* TASK TO CARRY OUT:
Retype the entries exactly; omit all pictures.

========

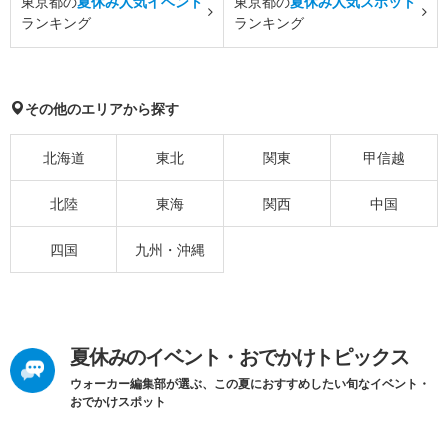
東京都の
夏休み人気イベント
東京都の
夏休み人気スポット
ランキング
ランキング
その他のエリアから探す
北海道
東北
関東
甲信越
北陸
東海
関西
中国
四国
九州・沖縄
夏休みのイベント・おでかけトピックス
ウォーカー編集部が選ぶ、この夏におすすめしたい旬なイベント・
おでかけスポット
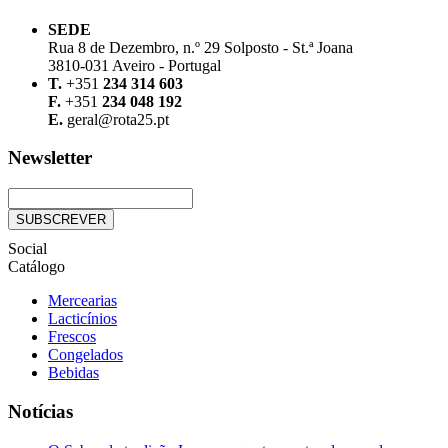
SEDE
Rua 8 de Dezembro, n.º 29 Solposto - St.ª Joana
3810-031 Aveiro - Portugal
T.
+351
234 314 603
F.
+351
234 048 192
E.
geral@rota25.pt
Newsletter
Social
Catálogo
Mercearias
Lacticínios
Frescos
Congelados
Bebidas
Notícias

========

* RESPONSE AREA:
東京都の
夏休み人気イベント
東京都の
夏休み人気スポット
ランキング
ランキング
その他のエリアから探す
北海道
東北
関東
甲信越
北陸
東海
関西
中国
四国
九州・沖縄
夏休みのイベント・おでかけトピックス
ウォーカー編集部が選ぶ、この夏におすすめしたい旬なイベント・
おでかけスポット
SEDE
Rua 8 de Dezembro, n.º 29 Solposto - St.ª Joana
3810-031 Aveiro - Portugal
T.
+351
234 314 603
F.
+351
234 048 192
E.
geral@rota25.pt
Newsletter
Social
Catálogo
Mercearias
Lacticínios
Frescos
Congelados
Bebidas
Notícias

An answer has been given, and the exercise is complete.